Very good all around tire. Very long lasting, good ride and control for trailing. Bi-directional and stout too. Trusted by millions. Not a dedicated mud tire though, but do well enough. 700 for a complete new set with rims...I'd do it!


----------



## fstang24 (Jan 9, 2010)

great tire my friend, very tuff compound, i have a set sitting in the garage as well, waiting on my rims to get in, im currently running 26" maxxis bighorn tires, and ther awesome as well, grip well and very tough tire, only negative its a pretty heavy tire. Here is a video of a terracross tires in the mud, holds pretty well, the guys says there terracross tires, cant really tell from the video.


----------



## 03maxpower (Jun 6, 2010)

i love mine excellent traction for trail riding but i havent had them long enough to know on the wear to me they dont seem like they will last long cause of the soft compound of the rubber but i could be wrong. but i will definately get another set when the time comes


----------



## 06BRUTEFORCE (Jun 17, 2010)

Thanks guys, I do mainly trail ridding but do get in the mud from time to time. I suppose the weight will cause a loss of power, but i should get it back after re-clutching, right?


----------



## bruterider27 (Apr 29, 2010)

My uncle has a set on a rhino and ride on the road all the time but get you to the stand but there not to good in the mud around here they don't clean out


----------



## NMKawierider (Apr 11, 2009)

06BRUTEFORCE said:


> Thanks guys, I do mainly trail ridding but do get in the mud from time to time. I suppose the weight will cause a loss of power, but i should get it back after re-clutching, right?

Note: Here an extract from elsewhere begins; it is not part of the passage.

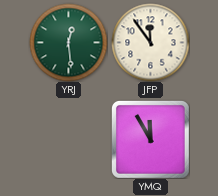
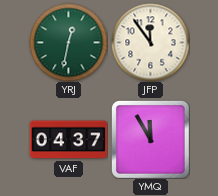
YRJ: 12:29 -> 12:32
VAF: none -> 04:37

Don't sweat it. With 26s you probably won't notice it. If so, a maroon primary and Almond secondary will more then fix it.


----------



## 06BRUTEFORCE (Jun 17, 2010)

I just ordered the SS108 machined rims with Terracross tires, will try to post some pictures when they come Teusday. The bill was $750 with lugs and center caps.


----------



## 03maxpower (Jun 6, 2010)

you will love these tires in the snow


----------



## 06BRUTEFORCE (Jun 17, 2010)

Thats great news because i just bought a plow this year. Hopefully I can make it pay for itself this winter.


----------



## 06BRUTEFORCE (Jun 17, 2010)

Got the new rims and tires today, havn't had a chance to go threw too much but I like them so far.


----------



## fstang24 (Jan 9, 2010)

looks good


----------



## 03maxpower (Jun 6, 2010)

i like it


----------